Private Posterior distributions from Variational approximations
This work addresses the challenge of performing valid statistical inference for researchers and practitioners using private data, though it is incremental as it builds on existing variational methods for a specific model.
The paper tackles the problem of inaccurate statistical inference from differentially private data by incorporating the privacy mechanism into the likelihood, treating original data as missing, and develops variational approximations to estimate posterior distributions for naive Bayes log-linear model parameters, showing in simulations that these approximations outperform naive methods that ignore the noise.

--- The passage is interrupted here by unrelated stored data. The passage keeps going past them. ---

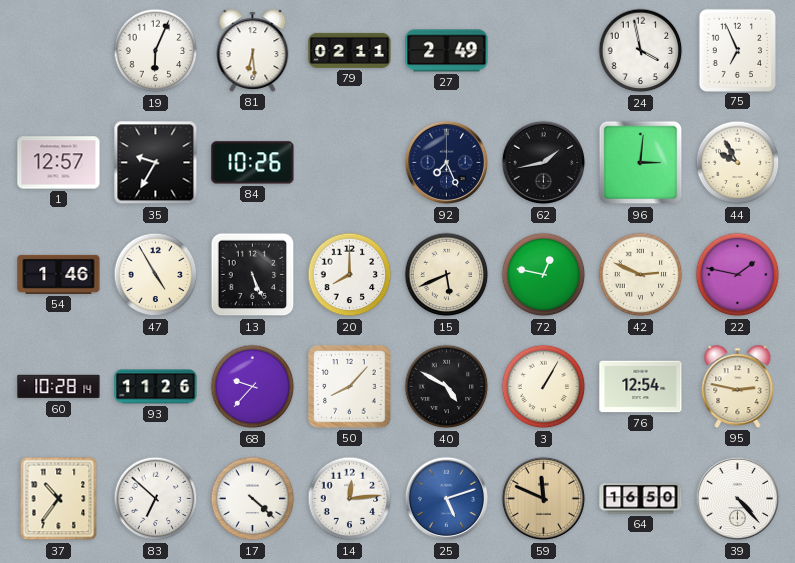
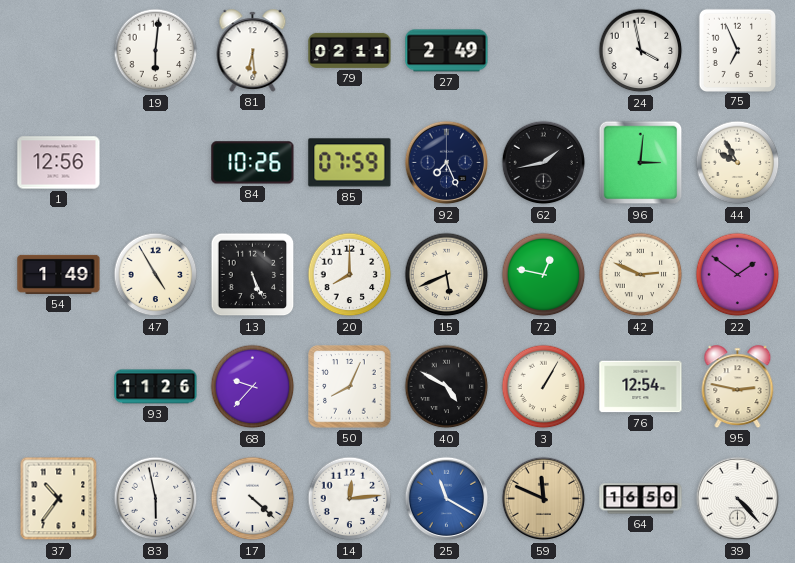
19: 6:04 -> 6:01
1: 12:57 -> 12:56
35: 9:35 -> none
85: none -> 07:59
54: 1:46 -> 1:49
22: 1:47 -> 1:51
60: 10:28 -> none
50: 8:07 -> 8:04
83: 6:52 -> 5:58
25: 5:12 -> 11:20
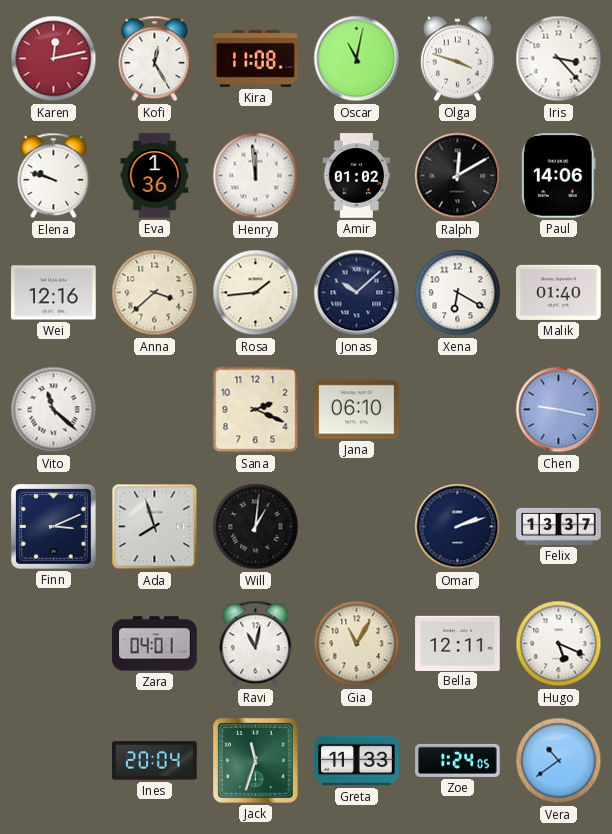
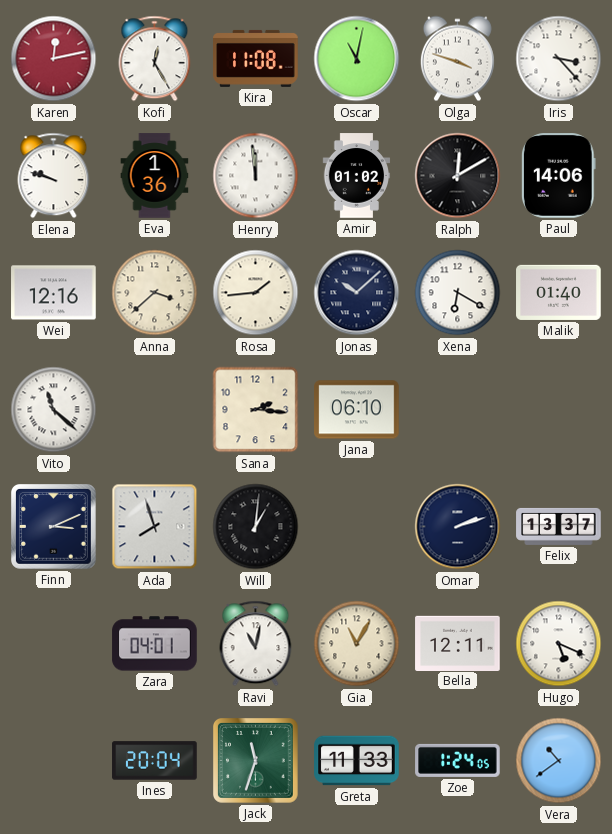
Sana: 2:19 -> 2:16
Chen: 9:17 -> none
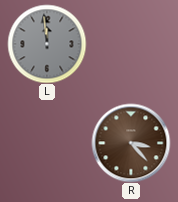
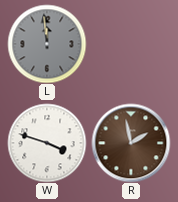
W: none -> 3:48
R: 3:23 -> 1:58
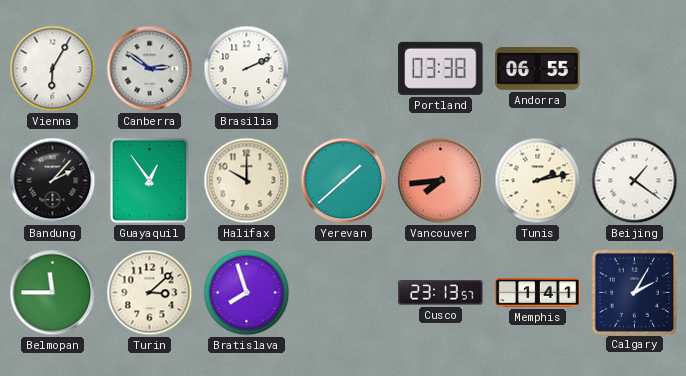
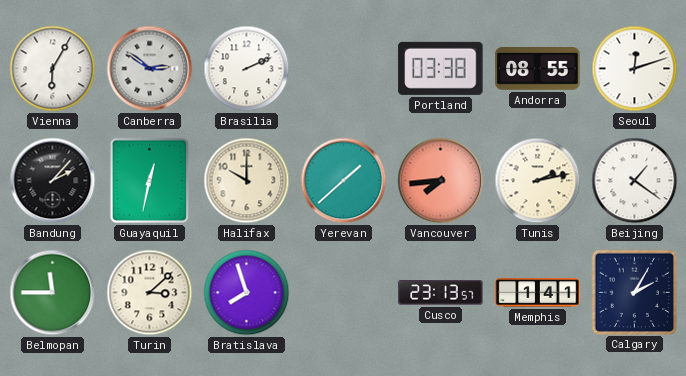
Andorra: 06:55 -> 08:55
Seoul: none -> 12:12
Guayaquil: 12:54 -> 12:32
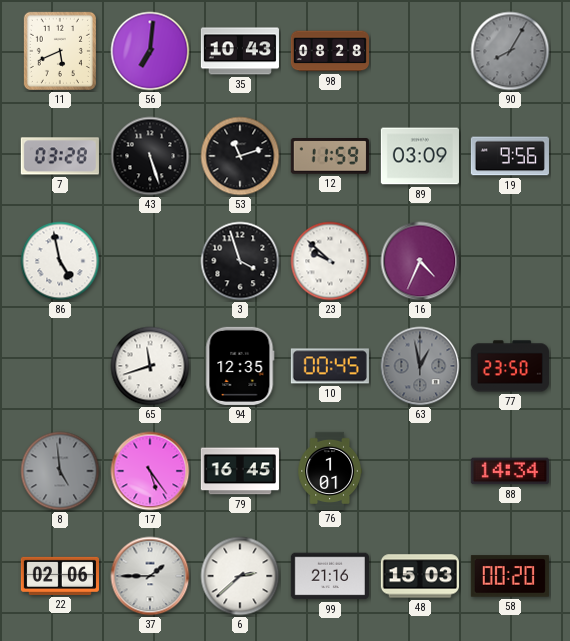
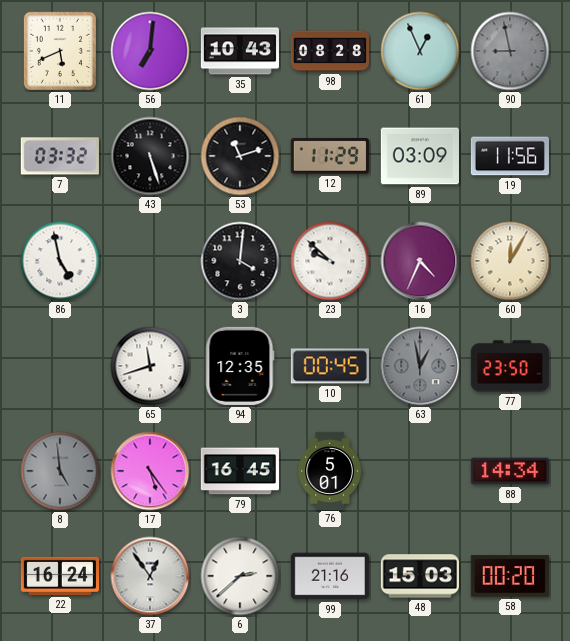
61: none -> 12:56
90: 8:05 -> 8:58
7: 03:28 -> 03:32
12: 11:59 -> 11:29
19: 9:56 -> 11:56
3: 3:57 -> 4:01
60: none -> 12:05
76: 1:01 -> 5:01
22: 02:06 -> 16:24
37: 1:45 -> 12:54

Privacy preserving mechanisms such as differential privacy inject additional randomness in the form of noise in the data, beyond the sampling mechanism. Ignoring this additional noise can lead to inaccurate and invalid inferences. In this paper, we incorporate the privacy mechanism explicitly into the likelihood function by treating the original data as missing, with an end goal of estimating posterior distributions over model parameters. This leads to a principled way of performing valid statistical inference using private data, however, the corresponding likelihoods are intractable. In this paper, we derive fast and accurate variational approximations to tackle such intractable likelihoods that arise due to privacy. We focus on estimating posterior distributions of parameters of the naive Bayes log-linear model, where the sufficient statistics of this model are shared using a differentially private interface. Using a simulation study, we show that the posterior approximations outperform the naive method of ignoring the noise addition mechanism.